Break up tech giants? No, just level the field

Facebook, Google and Uber should be held to the same rules as older rivals

Break up tech giants? No, just level the field
The business model of Google and Facebook pits them squarely against media companies
Leonid Bershidsky | Bloomberg
Last Updated : Sep 12 2017 | 10:07 PM IST
People in the US, not just in the European Union, are finally getting worried about tech sector leaders’ market dominance and the political power it confers. Unfortunately, the solutions gaining traction are the kind of anti-monopoly regulations that address the symptoms of the problem, not its root cause.

Some 45 per cent of American adults get news from Facebook. Google’s search market share in the US approaches 86 per cent. About 43 per cent of all online retail sales in the US last year went through Amazon. So no wonder people get concerned when Facebook reports that, during the US presidential campaign, hundreds of fake accounts, possibly operated from Russia, bought and ran about $100,000 worth of political ads from the social media company. It’s no surprise that there’s an outcry about Google’s treatment of free speech inside the company and, likely, in a think tank the company funds. It’s natural that Amazon’s Whole Foods acquisition raises alarms.

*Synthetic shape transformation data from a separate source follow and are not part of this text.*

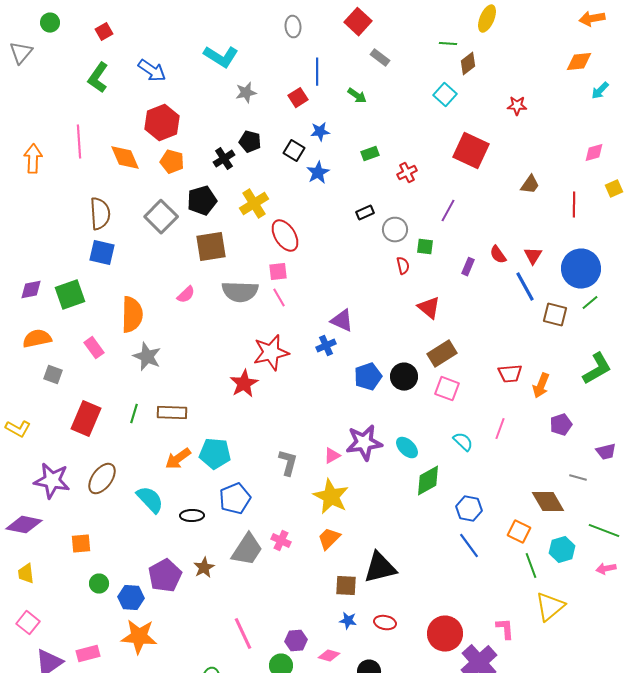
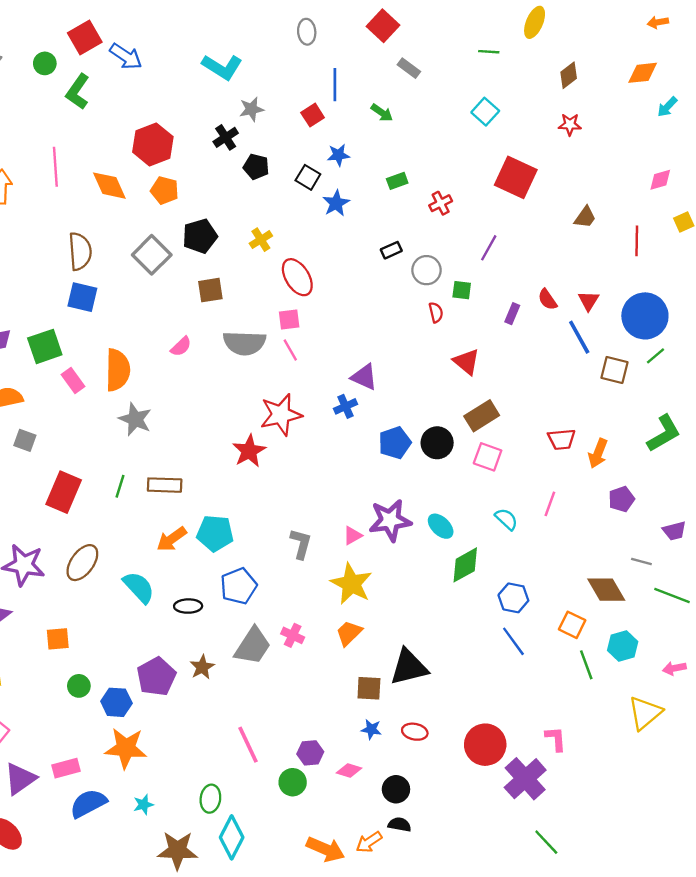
orange arrow: (592, 19) -> (658, 22), size x0.7
green circle: (50, 23) -> (45, 63), moved
red square: (104, 32) -> (85, 38), size x1.6
brown diamond: (468, 64) -> (569, 75), moved
blue arrow: (152, 71) -> (126, 56), moved
black cross: (224, 159) -> (226, 137), moved
yellow cross: (254, 204) -> (261, 240), size x0.7
brown square: (211, 247) -> (210, 290), size x0.7
pink rectangle: (94, 348) -> (73, 381), moved
green line: (604, 531) -> (672, 595), moved
yellow triangle: (550, 607) -> (645, 713), moved

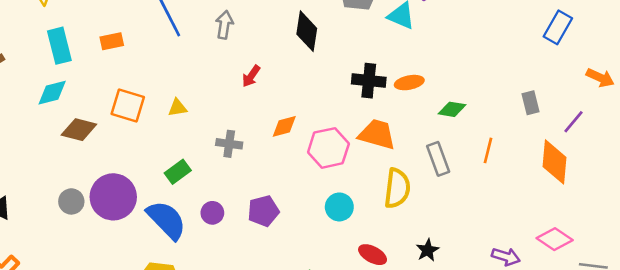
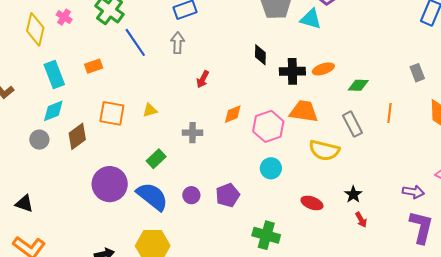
black diamond: (307, 31) -> (260, 55), moved, size x0.7
brown diamond: (79, 130) -> (77, 136), turned -44
yellow semicircle: (397, 188) -> (324, 150), turned 104
gray circle: (71, 201) -> (39, 140), moved
cyan circle: (339, 207) -> (271, 168), moved
purple pentagon: (263, 211) -> (228, 195), moved
purple circle: (212, 213) -> (191, 195), moved

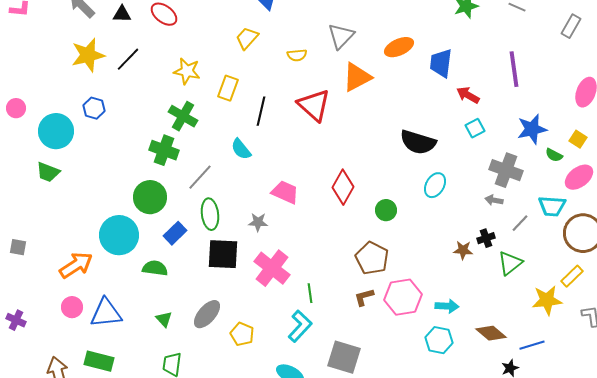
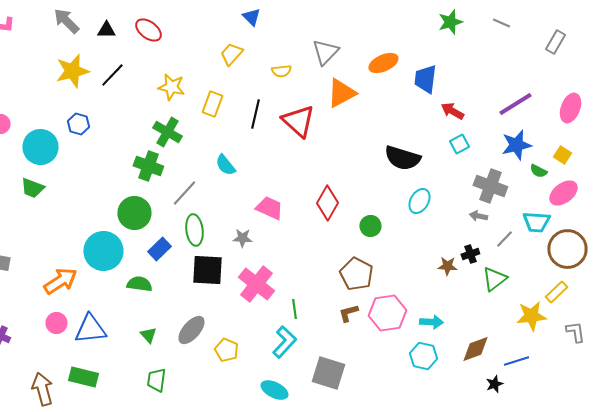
purple line: (514, 69) -> (515, 104), moved, turned 66
black line: (261, 111) -> (255, 114), moved
brown diamond: (491, 333) -> (475, 349), turned -60

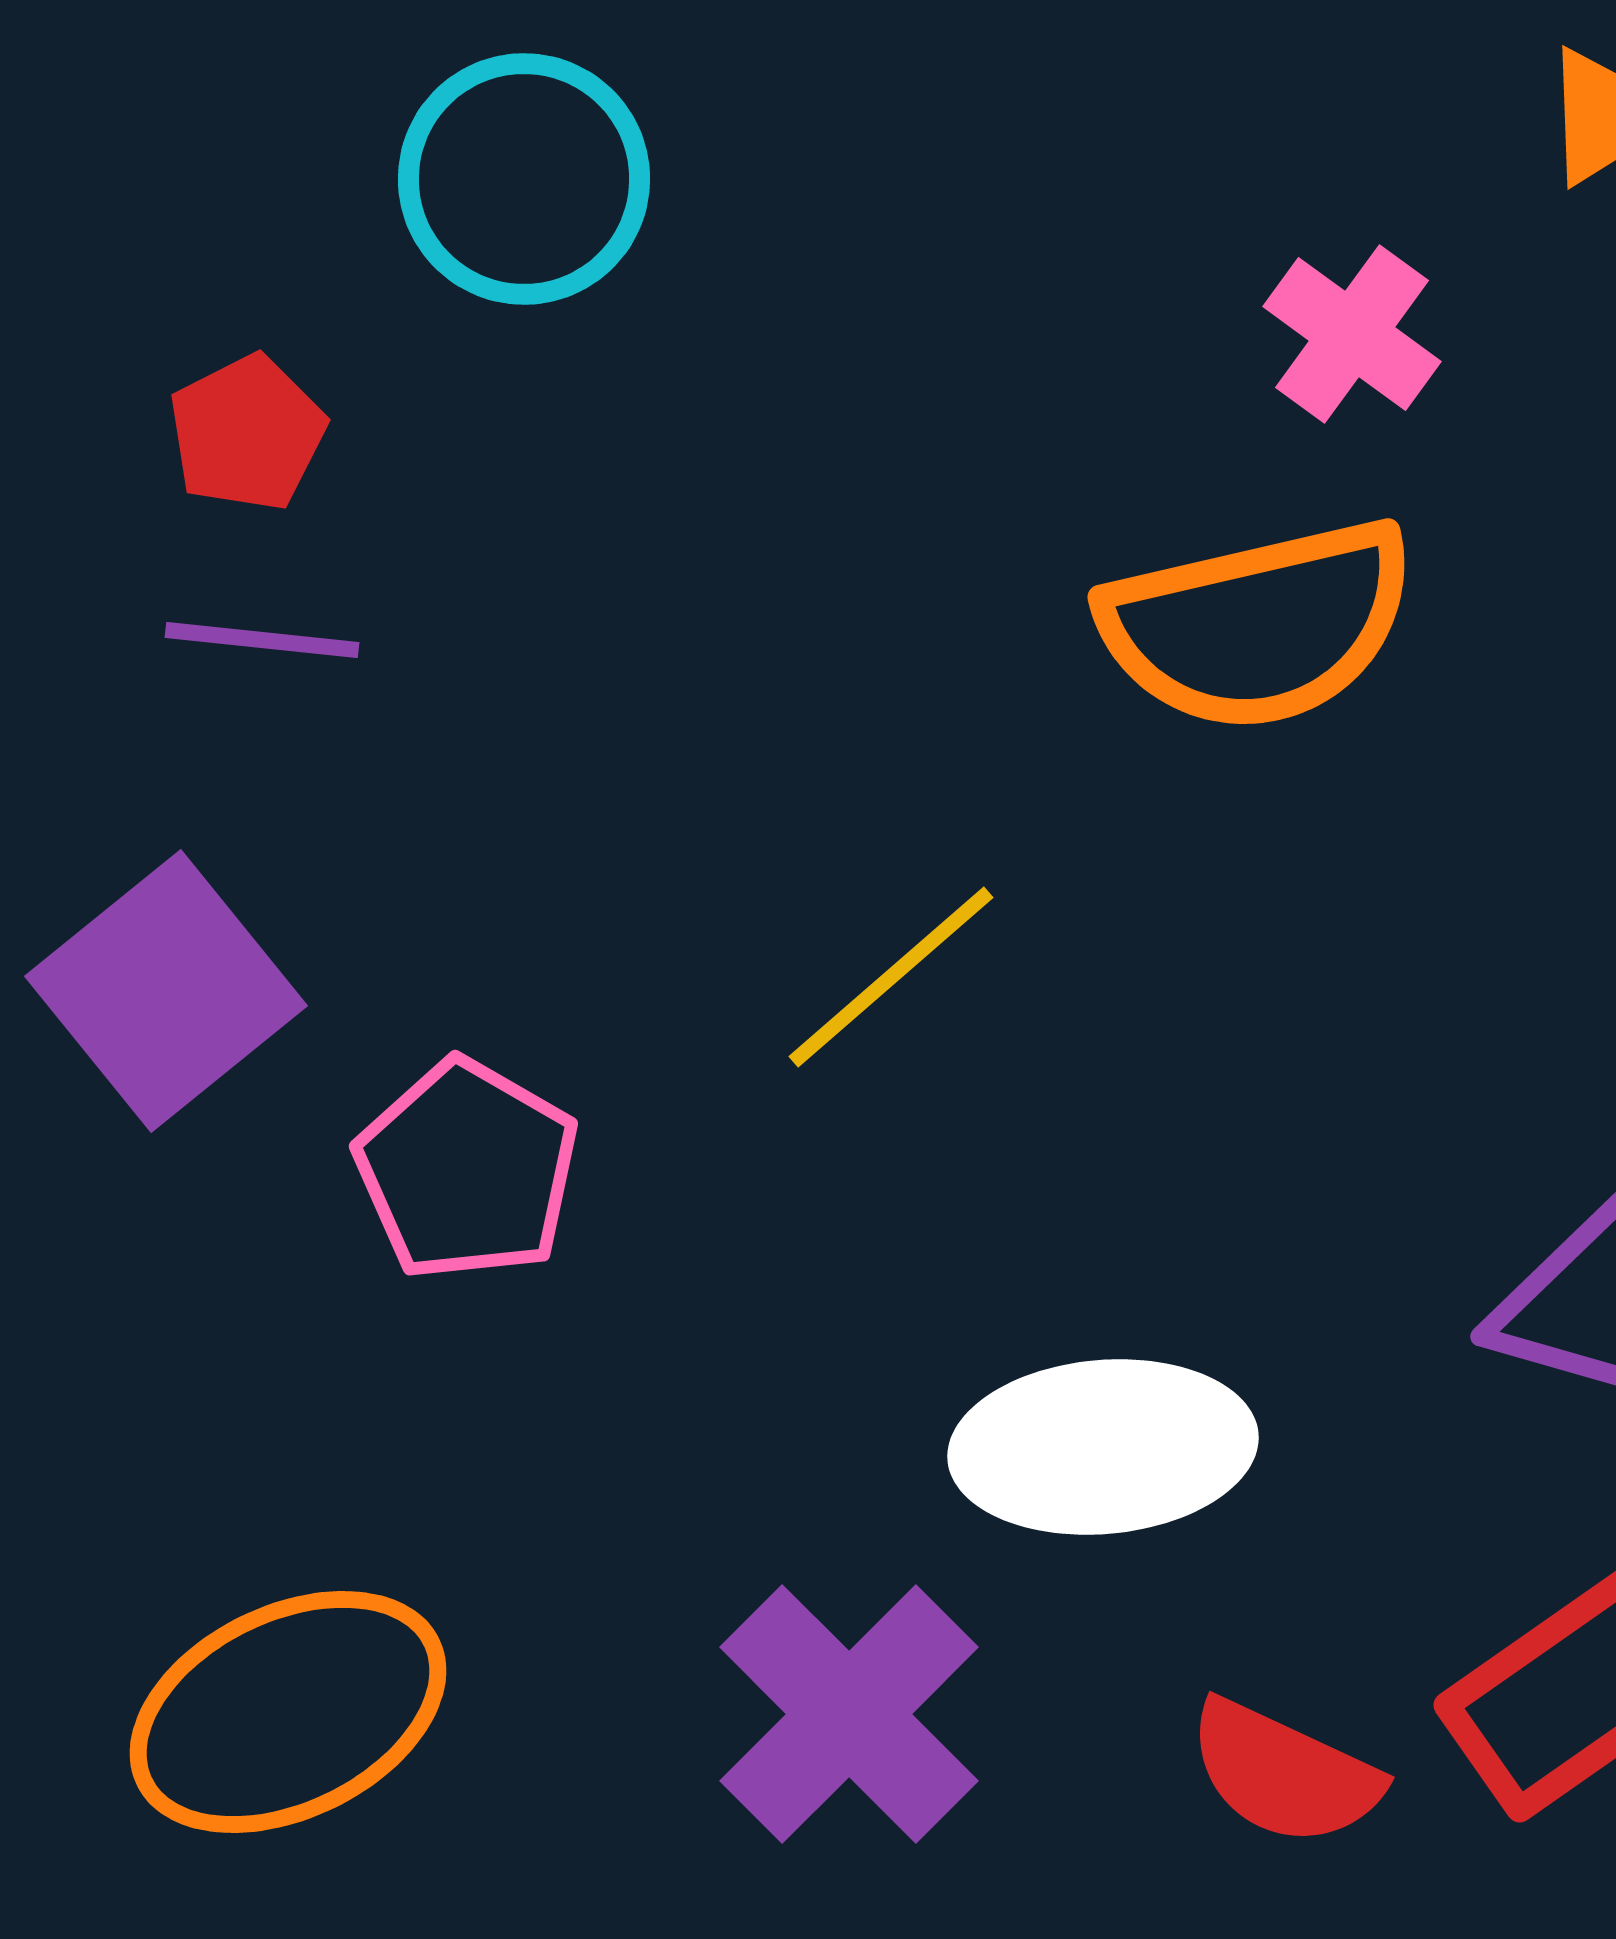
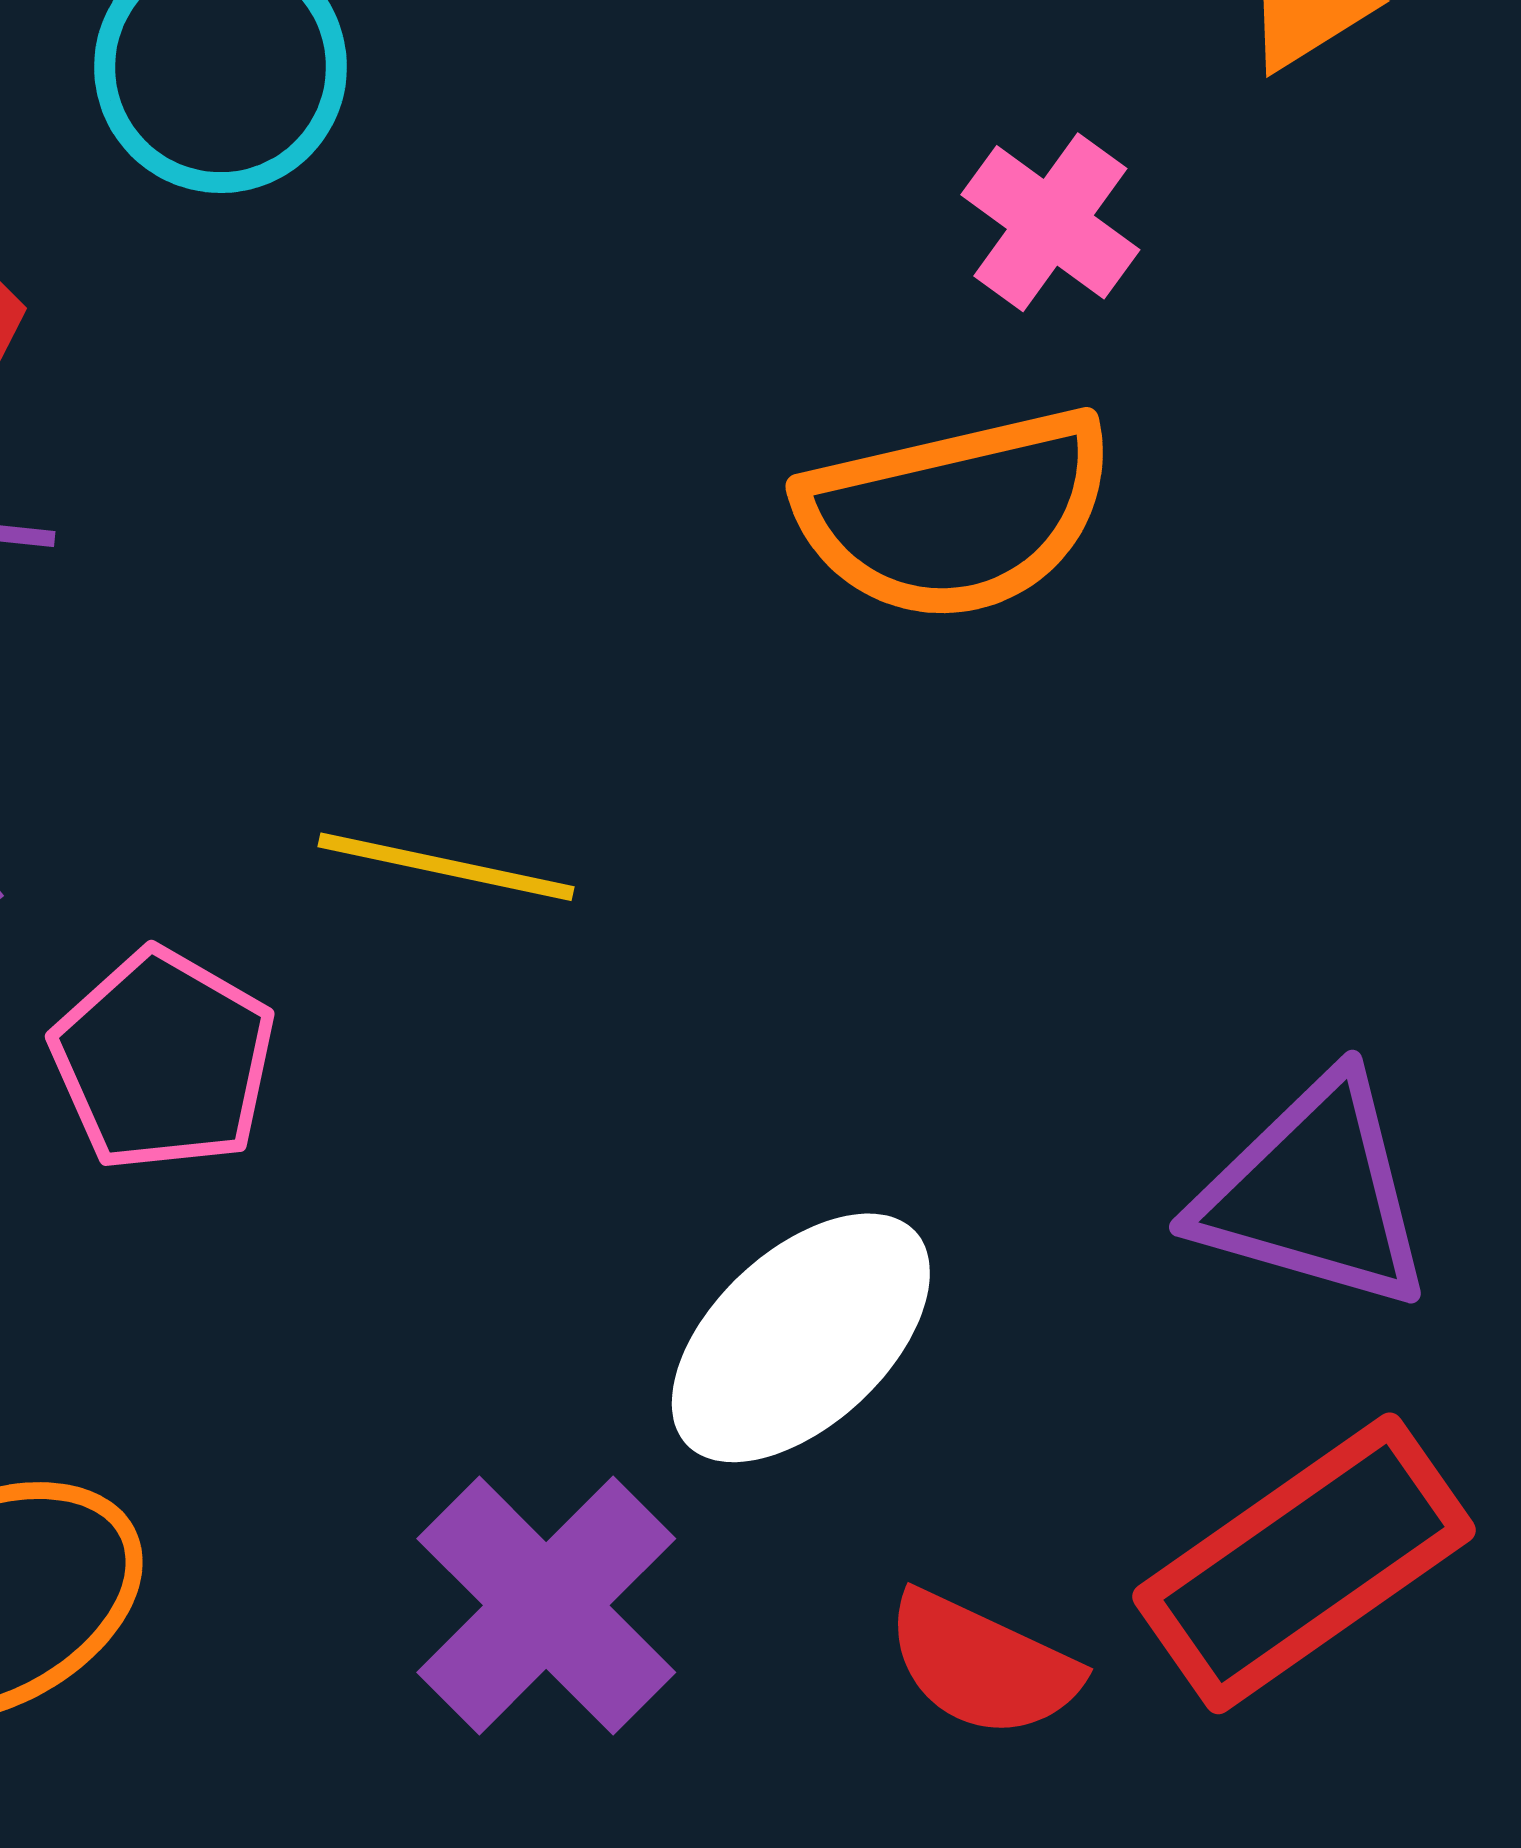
yellow line: (891, 977) -> (446, 867), moved, turned 53
white ellipse: (1103, 1447) -> (801, 1338), turned -38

How can these benign, universally loved innovators be stopped from turning into evil, soulless corporate behemoths? Break up companies such as Facebook, Google and Amazon, some say, or at least stop them from buying up companies that allow them to consolidate their dominance. Or perhaps recognise them as utilities — the approach advocated by Barry Lynn, head of the Open Markets programme cut loose by the New America think tank after Google executive chairman Eric Schmidt complained about Lynn’s work. The catch-all name for all the proposals, popularised by George Mason University law professor Joshua Wright, is “hipster antitrust”.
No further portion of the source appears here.